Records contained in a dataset
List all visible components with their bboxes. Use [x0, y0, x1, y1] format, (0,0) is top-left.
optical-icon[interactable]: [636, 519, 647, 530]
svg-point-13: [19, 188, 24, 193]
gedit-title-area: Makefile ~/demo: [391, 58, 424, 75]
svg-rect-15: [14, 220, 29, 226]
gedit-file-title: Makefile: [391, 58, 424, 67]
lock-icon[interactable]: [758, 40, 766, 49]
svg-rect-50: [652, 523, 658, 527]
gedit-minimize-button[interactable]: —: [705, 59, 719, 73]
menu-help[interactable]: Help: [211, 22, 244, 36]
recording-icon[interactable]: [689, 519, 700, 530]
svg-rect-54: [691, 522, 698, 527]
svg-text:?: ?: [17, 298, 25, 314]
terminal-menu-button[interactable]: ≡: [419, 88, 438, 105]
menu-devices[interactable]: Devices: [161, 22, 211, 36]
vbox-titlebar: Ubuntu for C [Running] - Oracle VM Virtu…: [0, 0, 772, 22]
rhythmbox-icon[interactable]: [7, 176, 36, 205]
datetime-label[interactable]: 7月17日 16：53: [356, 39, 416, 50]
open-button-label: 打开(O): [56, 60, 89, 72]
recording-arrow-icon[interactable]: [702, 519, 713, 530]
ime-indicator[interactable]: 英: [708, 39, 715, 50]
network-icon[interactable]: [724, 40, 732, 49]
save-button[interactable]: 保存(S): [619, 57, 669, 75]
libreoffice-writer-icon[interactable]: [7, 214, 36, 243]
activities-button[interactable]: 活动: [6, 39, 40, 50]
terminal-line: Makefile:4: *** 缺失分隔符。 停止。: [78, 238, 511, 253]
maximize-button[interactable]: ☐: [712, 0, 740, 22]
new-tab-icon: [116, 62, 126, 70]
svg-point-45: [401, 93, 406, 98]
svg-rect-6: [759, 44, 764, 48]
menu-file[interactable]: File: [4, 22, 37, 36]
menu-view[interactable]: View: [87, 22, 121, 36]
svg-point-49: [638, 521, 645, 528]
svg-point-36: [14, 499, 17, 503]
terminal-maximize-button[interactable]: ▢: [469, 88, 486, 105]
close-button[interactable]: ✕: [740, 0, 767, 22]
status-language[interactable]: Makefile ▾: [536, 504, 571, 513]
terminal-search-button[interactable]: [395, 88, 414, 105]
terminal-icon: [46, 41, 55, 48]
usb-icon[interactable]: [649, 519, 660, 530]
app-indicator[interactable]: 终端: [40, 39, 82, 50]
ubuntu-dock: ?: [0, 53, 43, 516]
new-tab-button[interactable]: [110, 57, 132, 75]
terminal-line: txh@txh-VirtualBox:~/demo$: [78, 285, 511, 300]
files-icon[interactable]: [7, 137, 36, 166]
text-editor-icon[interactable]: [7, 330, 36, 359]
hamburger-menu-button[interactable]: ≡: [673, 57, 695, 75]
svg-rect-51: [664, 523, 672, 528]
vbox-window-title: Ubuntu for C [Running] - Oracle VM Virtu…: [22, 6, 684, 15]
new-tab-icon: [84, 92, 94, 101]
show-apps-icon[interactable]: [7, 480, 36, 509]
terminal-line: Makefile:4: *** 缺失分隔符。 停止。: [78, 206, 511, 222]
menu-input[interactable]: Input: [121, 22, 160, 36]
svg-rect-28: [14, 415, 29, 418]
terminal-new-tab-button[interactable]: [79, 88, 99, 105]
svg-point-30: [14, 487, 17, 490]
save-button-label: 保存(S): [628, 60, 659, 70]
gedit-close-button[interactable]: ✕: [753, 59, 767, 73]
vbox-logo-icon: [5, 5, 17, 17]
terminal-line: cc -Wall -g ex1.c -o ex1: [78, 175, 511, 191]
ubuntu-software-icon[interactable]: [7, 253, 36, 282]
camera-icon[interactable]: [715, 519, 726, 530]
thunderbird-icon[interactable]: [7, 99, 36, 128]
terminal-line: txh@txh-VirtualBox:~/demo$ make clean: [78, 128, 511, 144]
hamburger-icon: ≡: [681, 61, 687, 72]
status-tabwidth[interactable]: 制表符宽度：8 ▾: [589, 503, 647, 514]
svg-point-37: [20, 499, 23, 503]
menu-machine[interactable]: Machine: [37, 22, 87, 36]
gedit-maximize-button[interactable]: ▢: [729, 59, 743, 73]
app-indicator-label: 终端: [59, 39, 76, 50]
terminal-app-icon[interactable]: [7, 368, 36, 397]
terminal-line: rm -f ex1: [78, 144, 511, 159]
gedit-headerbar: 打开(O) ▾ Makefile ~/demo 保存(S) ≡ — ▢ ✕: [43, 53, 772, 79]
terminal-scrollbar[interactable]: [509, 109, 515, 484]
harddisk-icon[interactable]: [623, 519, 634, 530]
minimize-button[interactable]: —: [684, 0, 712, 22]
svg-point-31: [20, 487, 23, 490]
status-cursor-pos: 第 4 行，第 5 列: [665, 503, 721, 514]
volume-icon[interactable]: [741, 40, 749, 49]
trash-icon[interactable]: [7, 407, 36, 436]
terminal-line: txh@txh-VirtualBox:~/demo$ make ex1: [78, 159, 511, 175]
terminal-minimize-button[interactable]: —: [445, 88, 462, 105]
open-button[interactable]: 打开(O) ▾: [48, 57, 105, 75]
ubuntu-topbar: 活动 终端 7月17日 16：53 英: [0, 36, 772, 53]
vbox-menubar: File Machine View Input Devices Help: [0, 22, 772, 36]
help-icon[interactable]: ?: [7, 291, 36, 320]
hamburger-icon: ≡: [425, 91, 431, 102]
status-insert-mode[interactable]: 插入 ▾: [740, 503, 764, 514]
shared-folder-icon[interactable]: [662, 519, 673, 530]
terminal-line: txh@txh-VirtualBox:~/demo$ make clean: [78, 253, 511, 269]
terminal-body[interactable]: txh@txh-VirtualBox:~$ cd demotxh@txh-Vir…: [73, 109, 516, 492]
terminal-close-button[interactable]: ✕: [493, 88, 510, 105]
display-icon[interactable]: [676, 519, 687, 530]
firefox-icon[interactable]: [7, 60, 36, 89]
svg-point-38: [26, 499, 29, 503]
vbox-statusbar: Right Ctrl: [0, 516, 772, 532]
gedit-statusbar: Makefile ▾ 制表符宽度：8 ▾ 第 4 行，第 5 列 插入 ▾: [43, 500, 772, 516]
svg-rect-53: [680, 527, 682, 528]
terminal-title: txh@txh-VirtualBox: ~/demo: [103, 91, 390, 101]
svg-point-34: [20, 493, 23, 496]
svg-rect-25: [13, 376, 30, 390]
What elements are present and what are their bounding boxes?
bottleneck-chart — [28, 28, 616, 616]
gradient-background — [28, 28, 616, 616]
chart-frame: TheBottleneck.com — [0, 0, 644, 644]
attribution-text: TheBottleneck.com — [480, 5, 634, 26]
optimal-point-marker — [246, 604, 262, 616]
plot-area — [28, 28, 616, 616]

**Requirement:**
Transcribe every entry exactly, omitting nothing.

**Answer section:**
List all visible components with their bboxes. Use [x0, y0, x1, y1] format, (0,0) is top-left.
optical-icon[interactable]: [636, 519, 647, 530]
svg-point-13: [19, 188, 24, 193]
gedit-title-area: Makefile ~/demo: [391, 58, 424, 75]
svg-rect-15: [14, 220, 29, 226]
gedit-file-title: Makefile: [391, 58, 424, 67]
lock-icon[interactable]: [758, 40, 766, 49]
svg-rect-50: [652, 523, 658, 527]
gedit-minimize-button[interactable]: —: [705, 59, 719, 73]
menu-help[interactable]: Help: [211, 22, 244, 36]
recording-icon[interactable]: [689, 519, 700, 530]
svg-rect-54: [691, 522, 698, 527]
svg-text:?: ?: [17, 298, 25, 314]
terminal-menu-button[interactable]: ≡: [419, 88, 438, 105]
menu-devices[interactable]: Devices: [161, 22, 211, 36]
vbox-titlebar: Ubuntu for C [Running] - Oracle VM Virtu…: [0, 0, 772, 22]
rhythmbox-icon[interactable]: [7, 176, 36, 205]
datetime-label[interactable]: 7月17日 16：53: [356, 39, 416, 50]
open-button-label: 打开(O): [56, 60, 89, 72]
recording-arrow-icon[interactable]: [702, 519, 713, 530]
ime-indicator[interactable]: 英: [708, 39, 715, 50]
network-icon[interactable]: [724, 40, 732, 49]
save-button[interactable]: 保存(S): [619, 57, 669, 75]
libreoffice-writer-icon[interactable]: [7, 214, 36, 243]
activities-button[interactable]: 活动: [6, 39, 40, 50]
terminal-line: Makefile:4: *** 缺失分隔符。 停止。: [78, 238, 511, 253]
maximize-button[interactable]: ☐: [712, 0, 740, 22]
new-tab-icon: [116, 62, 126, 70]
svg-point-45: [401, 93, 406, 98]
svg-rect-6: [759, 44, 764, 48]
menu-file[interactable]: File: [4, 22, 37, 36]
menu-view[interactable]: View: [87, 22, 121, 36]
svg-point-49: [638, 521, 645, 528]
svg-point-36: [14, 499, 17, 503]
terminal-maximize-button[interactable]: ▢: [469, 88, 486, 105]
close-button[interactable]: ✕: [740, 0, 767, 22]
status-language[interactable]: Makefile ▾: [536, 504, 571, 513]
terminal-search-button[interactable]: [395, 88, 414, 105]
terminal-icon: [46, 41, 55, 48]
usb-icon[interactable]: [649, 519, 660, 530]
app-indicator[interactable]: 终端: [40, 39, 82, 50]
ubuntu-dock: ?: [0, 53, 43, 516]
new-tab-button[interactable]: [110, 57, 132, 75]
terminal-line: txh@txh-VirtualBox:~/demo$: [78, 285, 511, 300]
files-icon[interactable]: [7, 137, 36, 166]
text-editor-icon[interactable]: [7, 330, 36, 359]
hamburger-menu-button[interactable]: ≡: [673, 57, 695, 75]
svg-rect-51: [664, 523, 672, 528]
vbox-window-title: Ubuntu for C [Running] - Oracle VM Virtu…: [22, 6, 684, 15]
new-tab-icon: [84, 92, 94, 101]
show-apps-icon[interactable]: [7, 480, 36, 509]
terminal-line: Makefile:4: *** 缺失分隔符。 停止。: [78, 206, 511, 222]
menu-input[interactable]: Input: [121, 22, 160, 36]
svg-rect-28: [14, 415, 29, 418]
terminal-new-tab-button[interactable]: [79, 88, 99, 105]
svg-point-30: [14, 487, 17, 490]
save-button-label: 保存(S): [628, 60, 659, 70]
gedit-close-button[interactable]: ✕: [753, 59, 767, 73]
vbox-logo-icon: [5, 5, 17, 17]
terminal-line: cc -Wall -g ex1.c -o ex1: [78, 175, 511, 191]
ubuntu-software-icon[interactable]: [7, 253, 36, 282]
camera-icon[interactable]: [715, 519, 726, 530]
thunderbird-icon[interactable]: [7, 99, 36, 128]
terminal-line: txh@txh-VirtualBox:~/demo$ make clean: [78, 128, 511, 144]
hamburger-icon: ≡: [681, 61, 687, 72]
status-tabwidth[interactable]: 制表符宽度：8 ▾: [589, 503, 647, 514]
svg-point-37: [20, 499, 23, 503]
menu-machine[interactable]: Machine: [37, 22, 87, 36]
gedit-maximize-button[interactable]: ▢: [729, 59, 743, 73]
app-indicator-label: 终端: [59, 39, 76, 50]
terminal-app-icon[interactable]: [7, 368, 36, 397]
terminal-line: rm -f ex1: [78, 144, 511, 159]
gedit-headerbar: 打开(O) ▾ Makefile ~/demo 保存(S) ≡ — ▢ ✕: [43, 53, 772, 79]
terminal-scrollbar[interactable]: [509, 109, 515, 484]
harddisk-icon[interactable]: [623, 519, 634, 530]
minimize-button[interactable]: —: [684, 0, 712, 22]
svg-point-31: [20, 487, 23, 490]
status-cursor-pos: 第 4 行，第 5 列: [665, 503, 721, 514]
volume-icon[interactable]: [741, 40, 749, 49]
trash-icon[interactable]: [7, 407, 36, 436]
terminal-line: txh@txh-VirtualBox:~/demo$ make ex1: [78, 159, 511, 175]
terminal-minimize-button[interactable]: —: [445, 88, 462, 105]
open-button[interactable]: 打开(O) ▾: [48, 57, 105, 75]
ubuntu-topbar: 活动 终端 7月17日 16：53 英: [0, 36, 772, 53]
vbox-menubar: File Machine View Input Devices Help: [0, 22, 772, 36]
help-icon[interactable]: ?: [7, 291, 36, 320]
hamburger-icon: ≡: [425, 91, 431, 102]
status-insert-mode[interactable]: 插入 ▾: [740, 503, 764, 514]
shared-folder-icon[interactable]: [662, 519, 673, 530]
terminal-line: txh@txh-VirtualBox:~/demo$ make clean: [78, 253, 511, 269]
terminal-body[interactable]: txh@txh-VirtualBox:~$ cd demotxh@txh-Vir…: [73, 109, 516, 492]
terminal-close-button[interactable]: ✕: [493, 88, 510, 105]
display-icon[interactable]: [676, 519, 687, 530]
firefox-icon[interactable]: [7, 60, 36, 89]
svg-point-38: [26, 499, 29, 503]
vbox-statusbar: Right Ctrl: [0, 516, 772, 532]
gedit-statusbar: Makefile ▾ 制表符宽度：8 ▾ 第 4 行，第 5 列 插入 ▾: [43, 500, 772, 516]
svg-rect-53: [680, 527, 682, 528]
terminal-title: txh@txh-VirtualBox: ~/demo: [103, 91, 390, 101]
svg-point-34: [20, 493, 23, 496]
svg-rect-25: [13, 376, 30, 390]
What elements are present and what are their bounding boxes?
bottleneck-chart — [28, 28, 616, 616]
gradient-background — [28, 28, 616, 616]
chart-frame: TheBottleneck.com — [0, 0, 644, 644]
attribution-text: TheBottleneck.com — [480, 5, 634, 26]
optimal-point-marker — [246, 604, 262, 616]
plot-area — [28, 28, 616, 616]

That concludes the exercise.